··· STUDY MATERIAL

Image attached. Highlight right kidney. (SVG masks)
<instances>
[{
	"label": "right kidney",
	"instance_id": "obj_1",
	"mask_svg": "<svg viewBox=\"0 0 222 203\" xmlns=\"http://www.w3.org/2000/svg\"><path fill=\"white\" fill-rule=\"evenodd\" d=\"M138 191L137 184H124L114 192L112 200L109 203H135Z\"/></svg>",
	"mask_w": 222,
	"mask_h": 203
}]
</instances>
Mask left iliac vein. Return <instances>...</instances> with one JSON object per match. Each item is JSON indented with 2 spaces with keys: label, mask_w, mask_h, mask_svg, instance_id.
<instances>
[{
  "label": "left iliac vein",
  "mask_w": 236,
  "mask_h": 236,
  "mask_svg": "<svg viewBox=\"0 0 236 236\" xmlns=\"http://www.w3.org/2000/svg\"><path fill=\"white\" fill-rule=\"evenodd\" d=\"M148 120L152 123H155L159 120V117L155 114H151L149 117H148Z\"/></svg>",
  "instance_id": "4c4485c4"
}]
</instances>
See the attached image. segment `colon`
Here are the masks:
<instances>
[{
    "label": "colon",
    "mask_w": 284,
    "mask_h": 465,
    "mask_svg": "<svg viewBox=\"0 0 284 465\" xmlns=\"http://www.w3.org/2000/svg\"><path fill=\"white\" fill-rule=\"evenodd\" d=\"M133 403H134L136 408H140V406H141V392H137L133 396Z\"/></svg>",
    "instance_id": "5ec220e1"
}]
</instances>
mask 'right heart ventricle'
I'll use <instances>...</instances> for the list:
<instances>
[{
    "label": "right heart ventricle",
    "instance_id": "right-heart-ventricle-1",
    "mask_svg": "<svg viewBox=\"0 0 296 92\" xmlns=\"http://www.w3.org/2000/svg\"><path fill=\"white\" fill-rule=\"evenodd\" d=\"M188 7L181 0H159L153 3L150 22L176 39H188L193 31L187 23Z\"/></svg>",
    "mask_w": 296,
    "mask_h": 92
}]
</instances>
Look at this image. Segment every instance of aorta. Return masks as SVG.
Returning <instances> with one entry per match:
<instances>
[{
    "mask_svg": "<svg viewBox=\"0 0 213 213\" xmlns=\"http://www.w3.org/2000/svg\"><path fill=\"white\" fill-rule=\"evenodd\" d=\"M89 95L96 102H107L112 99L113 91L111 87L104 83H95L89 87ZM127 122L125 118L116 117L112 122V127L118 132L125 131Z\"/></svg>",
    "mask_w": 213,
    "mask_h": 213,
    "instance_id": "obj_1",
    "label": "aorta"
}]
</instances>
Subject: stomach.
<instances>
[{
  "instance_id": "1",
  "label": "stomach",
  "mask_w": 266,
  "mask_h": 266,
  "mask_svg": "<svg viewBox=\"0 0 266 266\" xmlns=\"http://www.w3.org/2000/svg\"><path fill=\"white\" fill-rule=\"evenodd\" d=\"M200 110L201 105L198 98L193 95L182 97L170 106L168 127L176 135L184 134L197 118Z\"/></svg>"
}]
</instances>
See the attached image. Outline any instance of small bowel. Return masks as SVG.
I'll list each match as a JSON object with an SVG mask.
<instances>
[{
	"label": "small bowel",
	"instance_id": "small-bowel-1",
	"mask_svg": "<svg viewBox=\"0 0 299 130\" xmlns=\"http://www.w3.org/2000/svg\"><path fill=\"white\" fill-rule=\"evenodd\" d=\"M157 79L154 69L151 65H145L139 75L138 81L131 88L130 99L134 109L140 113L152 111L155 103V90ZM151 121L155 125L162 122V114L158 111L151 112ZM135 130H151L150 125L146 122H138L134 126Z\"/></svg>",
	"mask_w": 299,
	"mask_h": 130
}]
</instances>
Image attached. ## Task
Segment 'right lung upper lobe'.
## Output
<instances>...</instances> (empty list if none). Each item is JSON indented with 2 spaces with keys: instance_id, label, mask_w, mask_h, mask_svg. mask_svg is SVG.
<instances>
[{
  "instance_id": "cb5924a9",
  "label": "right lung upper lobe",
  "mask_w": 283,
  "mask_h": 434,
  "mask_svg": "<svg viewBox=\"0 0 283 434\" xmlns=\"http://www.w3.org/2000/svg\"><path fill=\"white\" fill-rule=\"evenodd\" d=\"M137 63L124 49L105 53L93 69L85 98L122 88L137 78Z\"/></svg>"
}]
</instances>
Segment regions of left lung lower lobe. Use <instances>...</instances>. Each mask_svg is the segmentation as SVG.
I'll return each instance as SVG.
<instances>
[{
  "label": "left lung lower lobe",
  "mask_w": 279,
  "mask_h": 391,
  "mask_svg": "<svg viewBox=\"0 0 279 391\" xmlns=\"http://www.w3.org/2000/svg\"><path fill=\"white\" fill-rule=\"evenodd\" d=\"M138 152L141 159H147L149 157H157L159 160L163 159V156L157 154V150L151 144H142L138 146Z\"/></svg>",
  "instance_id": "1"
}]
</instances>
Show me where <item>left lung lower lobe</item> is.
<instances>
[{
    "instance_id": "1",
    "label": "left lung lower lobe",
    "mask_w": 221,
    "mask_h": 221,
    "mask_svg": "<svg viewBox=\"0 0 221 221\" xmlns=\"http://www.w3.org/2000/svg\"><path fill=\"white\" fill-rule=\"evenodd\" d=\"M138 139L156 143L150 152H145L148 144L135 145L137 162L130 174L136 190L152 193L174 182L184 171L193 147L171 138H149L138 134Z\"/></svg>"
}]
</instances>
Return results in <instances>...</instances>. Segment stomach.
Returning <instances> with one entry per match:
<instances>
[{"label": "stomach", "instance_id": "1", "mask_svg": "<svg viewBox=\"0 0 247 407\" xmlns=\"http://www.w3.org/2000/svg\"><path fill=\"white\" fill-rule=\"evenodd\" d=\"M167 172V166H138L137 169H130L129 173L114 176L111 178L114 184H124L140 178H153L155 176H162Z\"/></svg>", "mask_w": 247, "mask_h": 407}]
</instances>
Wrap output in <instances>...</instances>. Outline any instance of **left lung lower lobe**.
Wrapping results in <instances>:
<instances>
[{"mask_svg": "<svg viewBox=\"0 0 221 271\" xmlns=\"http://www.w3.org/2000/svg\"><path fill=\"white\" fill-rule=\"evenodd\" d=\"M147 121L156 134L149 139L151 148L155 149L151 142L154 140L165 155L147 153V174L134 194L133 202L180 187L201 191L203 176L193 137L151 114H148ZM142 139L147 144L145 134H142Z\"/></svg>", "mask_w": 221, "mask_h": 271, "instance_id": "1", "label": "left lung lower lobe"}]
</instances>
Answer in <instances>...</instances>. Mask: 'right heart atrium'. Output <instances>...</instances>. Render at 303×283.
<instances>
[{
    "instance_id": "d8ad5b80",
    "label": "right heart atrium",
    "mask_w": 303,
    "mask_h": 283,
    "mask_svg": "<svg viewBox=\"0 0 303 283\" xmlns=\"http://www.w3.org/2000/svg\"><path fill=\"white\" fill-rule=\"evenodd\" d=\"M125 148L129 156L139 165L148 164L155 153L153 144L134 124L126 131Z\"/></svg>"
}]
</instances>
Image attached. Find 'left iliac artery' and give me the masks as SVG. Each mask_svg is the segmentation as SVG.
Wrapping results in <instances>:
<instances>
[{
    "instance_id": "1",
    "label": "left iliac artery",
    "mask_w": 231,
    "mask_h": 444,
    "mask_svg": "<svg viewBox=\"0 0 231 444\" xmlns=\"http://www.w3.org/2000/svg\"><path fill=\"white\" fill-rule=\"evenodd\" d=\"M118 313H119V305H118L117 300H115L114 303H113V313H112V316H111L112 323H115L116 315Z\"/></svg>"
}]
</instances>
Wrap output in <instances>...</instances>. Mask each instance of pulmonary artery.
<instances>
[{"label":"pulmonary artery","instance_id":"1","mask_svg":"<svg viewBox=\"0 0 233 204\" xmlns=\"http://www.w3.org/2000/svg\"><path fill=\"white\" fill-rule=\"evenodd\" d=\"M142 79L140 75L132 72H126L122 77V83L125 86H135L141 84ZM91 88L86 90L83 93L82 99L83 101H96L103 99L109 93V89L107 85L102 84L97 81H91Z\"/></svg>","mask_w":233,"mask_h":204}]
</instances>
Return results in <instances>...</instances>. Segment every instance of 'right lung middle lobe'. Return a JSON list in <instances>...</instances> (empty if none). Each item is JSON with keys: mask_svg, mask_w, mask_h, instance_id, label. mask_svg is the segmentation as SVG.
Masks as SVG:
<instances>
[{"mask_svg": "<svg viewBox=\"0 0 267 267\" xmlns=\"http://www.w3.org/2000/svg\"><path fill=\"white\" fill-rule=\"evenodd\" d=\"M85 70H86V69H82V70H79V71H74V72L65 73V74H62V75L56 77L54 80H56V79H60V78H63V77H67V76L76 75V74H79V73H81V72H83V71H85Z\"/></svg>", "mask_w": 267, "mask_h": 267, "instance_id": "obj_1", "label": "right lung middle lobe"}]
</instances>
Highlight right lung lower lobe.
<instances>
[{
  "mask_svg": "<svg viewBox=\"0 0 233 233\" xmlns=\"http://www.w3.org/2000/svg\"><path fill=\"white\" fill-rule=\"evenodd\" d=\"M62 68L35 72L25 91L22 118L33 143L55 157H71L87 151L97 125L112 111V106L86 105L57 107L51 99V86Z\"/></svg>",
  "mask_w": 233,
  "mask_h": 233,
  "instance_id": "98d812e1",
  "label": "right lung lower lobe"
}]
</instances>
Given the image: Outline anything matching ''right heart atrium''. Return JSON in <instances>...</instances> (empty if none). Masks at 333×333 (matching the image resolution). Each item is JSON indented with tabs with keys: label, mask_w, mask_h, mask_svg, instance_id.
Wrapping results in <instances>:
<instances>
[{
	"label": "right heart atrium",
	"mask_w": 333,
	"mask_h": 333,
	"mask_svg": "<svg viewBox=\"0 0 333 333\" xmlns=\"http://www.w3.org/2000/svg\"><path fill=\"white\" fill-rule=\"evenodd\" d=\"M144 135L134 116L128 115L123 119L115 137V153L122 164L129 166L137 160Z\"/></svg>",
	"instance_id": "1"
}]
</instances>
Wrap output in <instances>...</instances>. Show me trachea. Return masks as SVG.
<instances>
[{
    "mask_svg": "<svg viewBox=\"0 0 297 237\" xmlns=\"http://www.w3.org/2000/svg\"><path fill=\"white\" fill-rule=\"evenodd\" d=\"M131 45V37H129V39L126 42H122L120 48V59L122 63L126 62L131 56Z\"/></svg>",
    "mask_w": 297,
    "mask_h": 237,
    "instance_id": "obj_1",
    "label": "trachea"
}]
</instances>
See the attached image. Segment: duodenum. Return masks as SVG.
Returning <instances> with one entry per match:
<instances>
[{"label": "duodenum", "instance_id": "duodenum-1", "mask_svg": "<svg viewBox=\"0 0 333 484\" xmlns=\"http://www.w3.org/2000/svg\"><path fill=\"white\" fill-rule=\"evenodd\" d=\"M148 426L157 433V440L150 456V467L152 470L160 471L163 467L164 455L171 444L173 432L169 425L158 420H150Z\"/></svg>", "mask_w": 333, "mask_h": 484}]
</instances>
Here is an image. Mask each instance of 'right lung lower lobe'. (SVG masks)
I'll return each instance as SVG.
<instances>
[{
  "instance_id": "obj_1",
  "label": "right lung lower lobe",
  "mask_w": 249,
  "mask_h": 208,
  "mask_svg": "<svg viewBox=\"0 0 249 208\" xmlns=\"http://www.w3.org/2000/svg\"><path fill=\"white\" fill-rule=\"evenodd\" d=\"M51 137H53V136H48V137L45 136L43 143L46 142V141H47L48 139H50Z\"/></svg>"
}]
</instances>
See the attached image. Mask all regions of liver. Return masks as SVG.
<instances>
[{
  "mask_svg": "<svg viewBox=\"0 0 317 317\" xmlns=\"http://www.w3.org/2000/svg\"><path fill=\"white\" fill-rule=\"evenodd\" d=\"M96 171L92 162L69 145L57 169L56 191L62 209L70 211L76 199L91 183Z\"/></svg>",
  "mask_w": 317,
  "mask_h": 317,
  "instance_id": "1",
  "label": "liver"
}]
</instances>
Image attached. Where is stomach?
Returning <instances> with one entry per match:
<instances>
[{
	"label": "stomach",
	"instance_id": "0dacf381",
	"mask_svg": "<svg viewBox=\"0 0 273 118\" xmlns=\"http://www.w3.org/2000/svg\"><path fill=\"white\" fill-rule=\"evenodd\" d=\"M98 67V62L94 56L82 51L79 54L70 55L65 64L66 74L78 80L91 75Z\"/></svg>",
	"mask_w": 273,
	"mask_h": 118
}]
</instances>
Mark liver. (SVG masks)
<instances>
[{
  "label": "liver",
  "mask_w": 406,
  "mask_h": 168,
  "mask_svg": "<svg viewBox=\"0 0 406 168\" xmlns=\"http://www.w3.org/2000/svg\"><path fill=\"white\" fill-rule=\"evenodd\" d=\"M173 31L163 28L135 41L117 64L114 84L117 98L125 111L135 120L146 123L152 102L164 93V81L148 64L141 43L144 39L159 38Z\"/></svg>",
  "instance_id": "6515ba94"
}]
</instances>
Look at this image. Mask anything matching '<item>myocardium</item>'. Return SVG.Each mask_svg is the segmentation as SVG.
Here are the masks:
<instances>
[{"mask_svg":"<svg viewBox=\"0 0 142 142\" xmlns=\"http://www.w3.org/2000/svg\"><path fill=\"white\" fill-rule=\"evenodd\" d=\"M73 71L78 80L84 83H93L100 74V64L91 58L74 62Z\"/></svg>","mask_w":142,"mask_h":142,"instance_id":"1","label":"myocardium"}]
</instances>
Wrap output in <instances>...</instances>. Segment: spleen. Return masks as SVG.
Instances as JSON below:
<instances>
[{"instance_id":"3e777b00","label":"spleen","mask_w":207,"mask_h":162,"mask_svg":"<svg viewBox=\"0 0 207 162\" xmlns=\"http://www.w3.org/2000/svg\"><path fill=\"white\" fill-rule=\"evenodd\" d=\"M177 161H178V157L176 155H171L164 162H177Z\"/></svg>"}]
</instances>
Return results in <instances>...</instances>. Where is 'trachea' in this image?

······

* WHAT IS NEEDED: The answer consists solely of the lines from the one containing "Wrap output in <instances>...</instances>. Segment: spleen." through the last line of the data above, reproduced exactly.

* SOLUTION:
Wrap output in <instances>...</instances>. Segment: spleen. Return masks as SVG.
Instances as JSON below:
<instances>
[{"instance_id":"3e777b00","label":"spleen","mask_w":207,"mask_h":162,"mask_svg":"<svg viewBox=\"0 0 207 162\" xmlns=\"http://www.w3.org/2000/svg\"><path fill=\"white\" fill-rule=\"evenodd\" d=\"M177 161H178V157L176 155H171L164 162H177Z\"/></svg>"}]
</instances>
Return results in <instances>...</instances>. Where is 'trachea' in this image?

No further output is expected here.